━━━ SUPPLIED MATERIAL

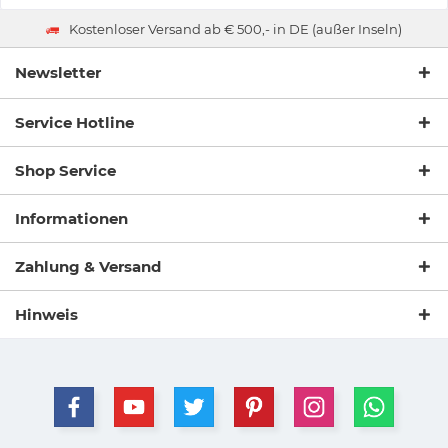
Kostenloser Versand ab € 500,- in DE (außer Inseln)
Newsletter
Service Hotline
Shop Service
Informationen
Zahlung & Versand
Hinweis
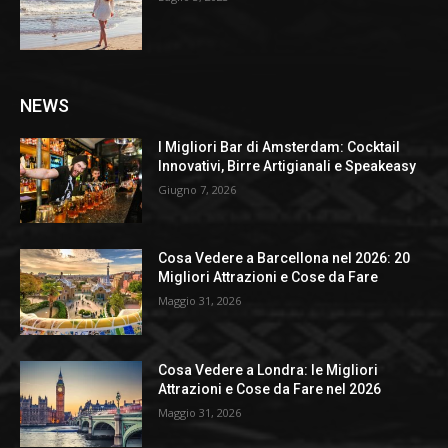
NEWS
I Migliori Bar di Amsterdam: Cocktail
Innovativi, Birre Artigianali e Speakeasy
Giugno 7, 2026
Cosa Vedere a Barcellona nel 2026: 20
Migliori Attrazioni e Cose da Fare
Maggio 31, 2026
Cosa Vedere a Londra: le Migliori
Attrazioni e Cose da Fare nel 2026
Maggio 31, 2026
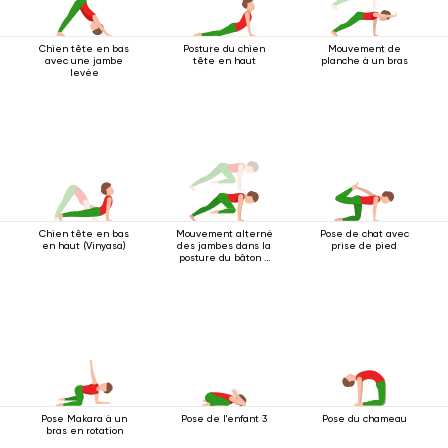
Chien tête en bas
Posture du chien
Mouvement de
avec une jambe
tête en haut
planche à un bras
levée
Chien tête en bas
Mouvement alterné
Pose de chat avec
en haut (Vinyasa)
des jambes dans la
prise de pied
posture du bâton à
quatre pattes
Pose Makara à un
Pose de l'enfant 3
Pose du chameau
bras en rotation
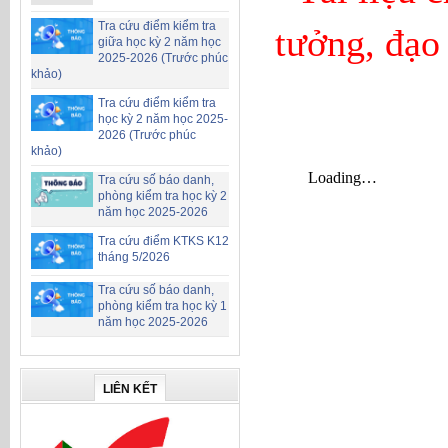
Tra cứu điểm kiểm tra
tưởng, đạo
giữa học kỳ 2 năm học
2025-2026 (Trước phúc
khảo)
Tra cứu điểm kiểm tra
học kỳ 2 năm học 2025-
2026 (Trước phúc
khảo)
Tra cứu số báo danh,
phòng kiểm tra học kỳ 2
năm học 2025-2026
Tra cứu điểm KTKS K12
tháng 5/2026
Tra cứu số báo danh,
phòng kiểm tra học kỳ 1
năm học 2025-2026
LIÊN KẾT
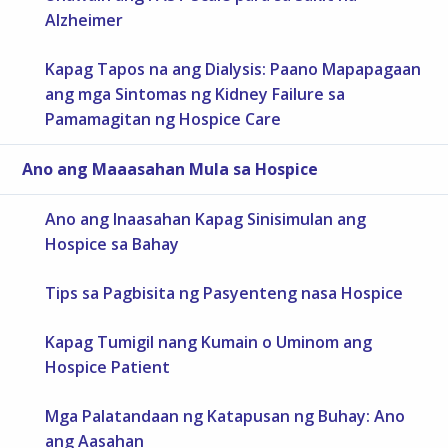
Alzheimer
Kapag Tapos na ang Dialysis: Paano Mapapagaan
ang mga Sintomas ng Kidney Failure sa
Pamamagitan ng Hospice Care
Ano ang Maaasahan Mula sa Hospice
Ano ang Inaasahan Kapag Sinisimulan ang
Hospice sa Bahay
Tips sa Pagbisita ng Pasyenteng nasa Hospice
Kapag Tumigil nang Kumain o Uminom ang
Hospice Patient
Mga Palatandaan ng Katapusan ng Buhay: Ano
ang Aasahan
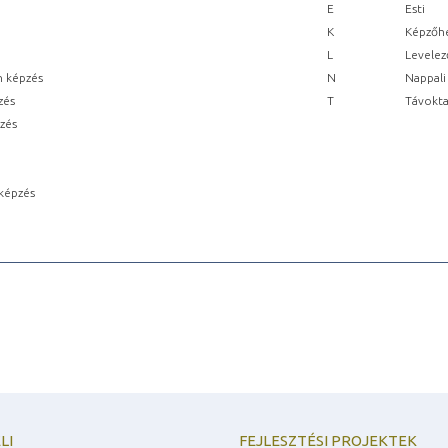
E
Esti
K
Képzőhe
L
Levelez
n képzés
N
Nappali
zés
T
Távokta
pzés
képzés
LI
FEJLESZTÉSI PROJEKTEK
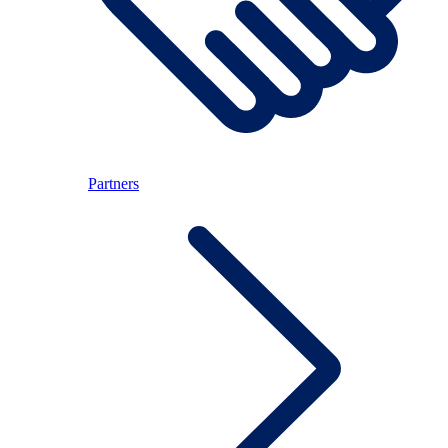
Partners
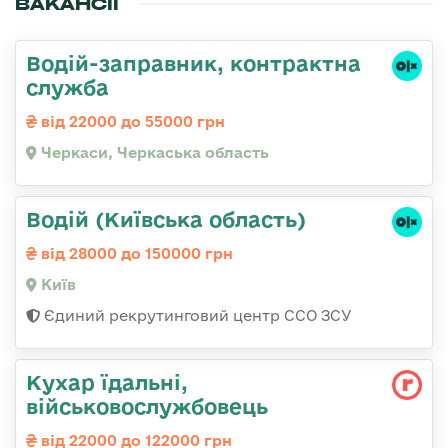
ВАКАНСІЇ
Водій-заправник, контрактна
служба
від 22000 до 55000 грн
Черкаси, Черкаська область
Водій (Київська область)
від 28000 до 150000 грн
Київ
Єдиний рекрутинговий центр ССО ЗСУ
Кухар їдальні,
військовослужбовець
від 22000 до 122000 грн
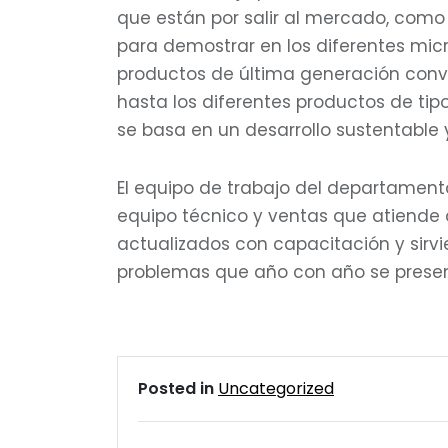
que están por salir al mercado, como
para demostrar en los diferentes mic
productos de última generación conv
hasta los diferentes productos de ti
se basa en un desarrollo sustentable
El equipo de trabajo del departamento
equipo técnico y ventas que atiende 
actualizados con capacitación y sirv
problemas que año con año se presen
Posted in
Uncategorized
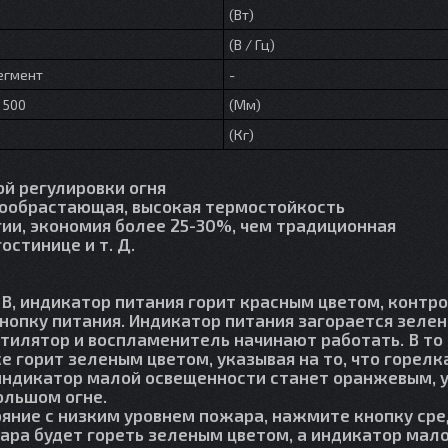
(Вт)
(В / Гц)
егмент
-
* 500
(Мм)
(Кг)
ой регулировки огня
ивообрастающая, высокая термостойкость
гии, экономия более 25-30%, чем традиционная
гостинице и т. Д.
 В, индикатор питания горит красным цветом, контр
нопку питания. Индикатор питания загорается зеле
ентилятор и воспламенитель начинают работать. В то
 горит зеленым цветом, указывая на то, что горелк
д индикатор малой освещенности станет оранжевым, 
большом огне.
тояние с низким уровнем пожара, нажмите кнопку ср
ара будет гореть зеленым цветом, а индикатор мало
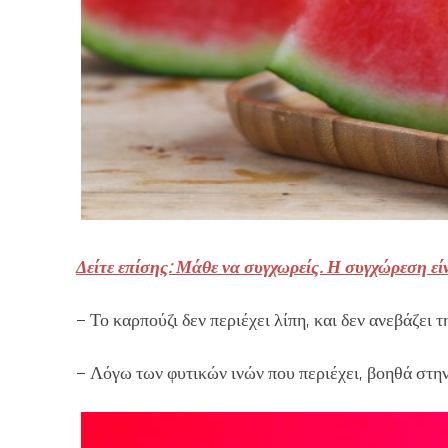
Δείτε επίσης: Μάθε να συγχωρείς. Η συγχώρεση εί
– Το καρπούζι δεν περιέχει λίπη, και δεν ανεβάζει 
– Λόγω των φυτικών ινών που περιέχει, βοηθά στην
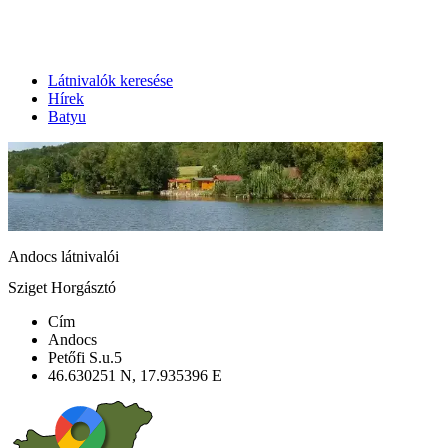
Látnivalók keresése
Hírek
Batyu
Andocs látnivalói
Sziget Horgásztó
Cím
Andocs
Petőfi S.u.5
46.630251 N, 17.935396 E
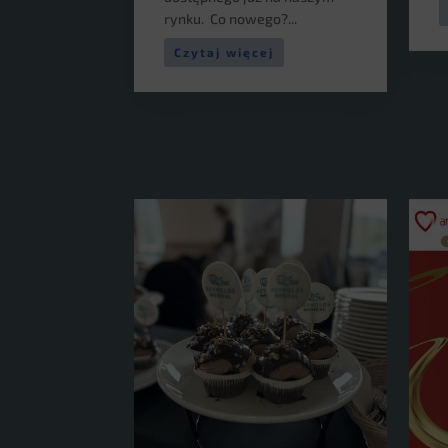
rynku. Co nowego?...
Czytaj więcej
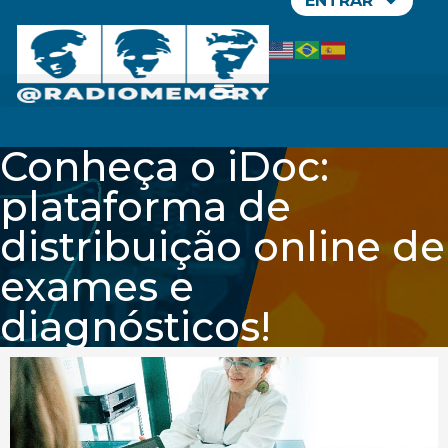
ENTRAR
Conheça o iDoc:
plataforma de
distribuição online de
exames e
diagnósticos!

━━━━━━

_REQUIRED WORK_
Your reply should consist solely of the lines above from the line containing "Zahlung & Versand" up to and including the line containing "Tra cứu điểm KTKS K12", reproduced exactly, minus the pictures.

_SOLUTION_
Zahlung & Versand
Hinweis
NEWS
I Migliori Bar di Amsterdam: Cocktail
Innovativi, Birre Artigianali e Speakeasy
Giugno 7, 2026
Cosa Vedere a Barcellona nel 2026: 20
Migliori Attrazioni e Cose da Fare
Maggio 31, 2026
Cosa Vedere a Londra: le Migliori
Attrazioni e Cose da Fare nel 2026
Maggio 31, 2026
Chien tête en bas
Posture du chien
Mouvement de
avec une jambe
tête en haut
planche à un bras
levée
Chien tête en bas
Mouvement alterné
Pose de chat avec
en haut (Vinyasa)
des jambes dans la
prise de pied
posture du bâton à
quatre pattes
Pose Makara à un
Pose de l'enfant 3
Pose du chameau
bras en rotation
Tra cứu điểm kiểm tra
tưởng, đạo
giữa học kỳ 2 năm học
2025-2026 (Trước phúc
khảo)
Tra cứu điểm kiểm tra
học kỳ 2 năm học 2025-
2026 (Trước phúc
khảo)
Tra cứu số báo danh,
phòng kiểm tra học kỳ 2
năm học 2025-2026
Tra cứu điểm KTKS K12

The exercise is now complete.